最近、海外の投資家の方とお話する機会が多いのですが感じることは、 日本のベンチャーキャピアル業界の方向性としては、 「Fund of Funds 化」ではないかと思っています。
ビジネスモデルはシンプルにアーリーステージに投資するのは弊社のような独立系のVCファンドにいくつか出資する。バイオ系とかモバイル系とか組み合わせればよい。そしてレイターステージ(取引先)への直接投資である。
発掘力・支援といった苦手のところを無理やり強化するのではなく、一回起業して成功した方といっしょにVCファンドを組成するとか、 「Fund of Funds 化」 がよいと考えています。 VCファンドの「選別投資」である。
例えば、NOKIA の投資部門のNokia Growth Partners という100%子会社はまさにレイターステージの戦略投資は自社で行い、アーリーステージはBlueRun Ventures など複数のVCファンドに出資している。 もともとBlurRun Ventures はNokia Ventures といってNokia のVCだったか、独立したVCとなっている。

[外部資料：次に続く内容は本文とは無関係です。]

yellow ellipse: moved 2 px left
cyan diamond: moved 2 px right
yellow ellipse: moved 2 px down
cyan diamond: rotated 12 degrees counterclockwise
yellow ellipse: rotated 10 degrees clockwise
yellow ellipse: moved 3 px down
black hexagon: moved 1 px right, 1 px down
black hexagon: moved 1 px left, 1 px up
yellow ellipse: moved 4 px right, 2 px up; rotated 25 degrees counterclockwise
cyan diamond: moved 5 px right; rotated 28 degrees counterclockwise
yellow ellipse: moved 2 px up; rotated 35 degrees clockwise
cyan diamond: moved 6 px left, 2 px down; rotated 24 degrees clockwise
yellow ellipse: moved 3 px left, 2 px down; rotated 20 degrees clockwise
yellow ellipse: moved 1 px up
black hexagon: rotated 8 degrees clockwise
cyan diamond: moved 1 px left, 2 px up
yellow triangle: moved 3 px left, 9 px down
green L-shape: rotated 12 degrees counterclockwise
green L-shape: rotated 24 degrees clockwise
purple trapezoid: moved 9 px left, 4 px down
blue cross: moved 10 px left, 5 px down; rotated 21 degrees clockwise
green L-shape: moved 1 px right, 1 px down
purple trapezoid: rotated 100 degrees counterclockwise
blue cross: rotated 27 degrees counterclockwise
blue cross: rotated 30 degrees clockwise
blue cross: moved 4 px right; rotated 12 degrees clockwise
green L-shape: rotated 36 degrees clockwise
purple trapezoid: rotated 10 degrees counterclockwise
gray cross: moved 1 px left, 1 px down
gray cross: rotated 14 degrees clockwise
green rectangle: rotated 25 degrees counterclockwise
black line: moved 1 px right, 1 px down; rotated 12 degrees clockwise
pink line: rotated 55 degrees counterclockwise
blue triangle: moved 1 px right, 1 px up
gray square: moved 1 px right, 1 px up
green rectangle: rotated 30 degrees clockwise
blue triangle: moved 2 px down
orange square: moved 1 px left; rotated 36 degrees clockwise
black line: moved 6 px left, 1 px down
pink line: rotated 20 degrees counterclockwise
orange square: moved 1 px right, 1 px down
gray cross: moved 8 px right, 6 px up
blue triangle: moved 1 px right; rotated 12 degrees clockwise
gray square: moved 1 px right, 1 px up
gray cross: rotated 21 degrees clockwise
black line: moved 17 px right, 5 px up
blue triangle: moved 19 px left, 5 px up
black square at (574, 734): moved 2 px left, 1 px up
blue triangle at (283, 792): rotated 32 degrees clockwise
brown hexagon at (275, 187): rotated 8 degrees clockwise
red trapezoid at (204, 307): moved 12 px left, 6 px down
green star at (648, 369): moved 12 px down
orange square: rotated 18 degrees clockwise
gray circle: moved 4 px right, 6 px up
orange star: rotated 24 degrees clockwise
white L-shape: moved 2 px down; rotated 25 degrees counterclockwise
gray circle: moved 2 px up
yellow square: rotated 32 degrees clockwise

なんだ事業会社じゃないかと思うかもしれませんが、 実際に海外のファンドに投資する投資家に会いますが、 自社でベンチャー投資をやっているところなんなありません。 銀行にしても保険会社にしてもそうだ。
VCファンドやPEファンドの出資を管理するほうが、個別のベンチャー企業を管理するより効率がよい。もちろんファンドの運営費など支払う必要があるが、それでも効率がよい。投資ファンドも悪ければ、次のファンドに出資しなければよいし、時代の流れによって、「環境」とか「インフラ」とかファンドを加えていけばよい。
独立系のFund of Funds の会社がアジアにもいくつかあり、ファンド規模は800億円とか1000億円とかがある。 このファンドサイズはジャフコさんが運営しているサイズと変わらない。 例えば1000億円のFund of Funds は何名いるのか?という点だと、バックオフィスのスタッフを入れても20名程度である。マネージングパートナー4名だ。 10名程度アジア全域をカバーし、トップのファンドをスクリーンングして、投資していく。そしてモニタリングするのである。
一方、ジャフコの組織規模は数百人規模。投資スタッフで日本だけで100名を超える。
現実的に日本の大手銀行などいろいろとあるが、10社あるとすると、1社が10億円を10個のファンドに投資すると、1あたり100億円のファンドが10個誕生する。
このような業界構造の転換が重要な時期だと思います。 海外では普通に分業体制になっているし、 なんで垂直統合型で自社でVC部門をもつのが疑問が多い。 Fund of Funds をやっているほうが、儲かるように思います。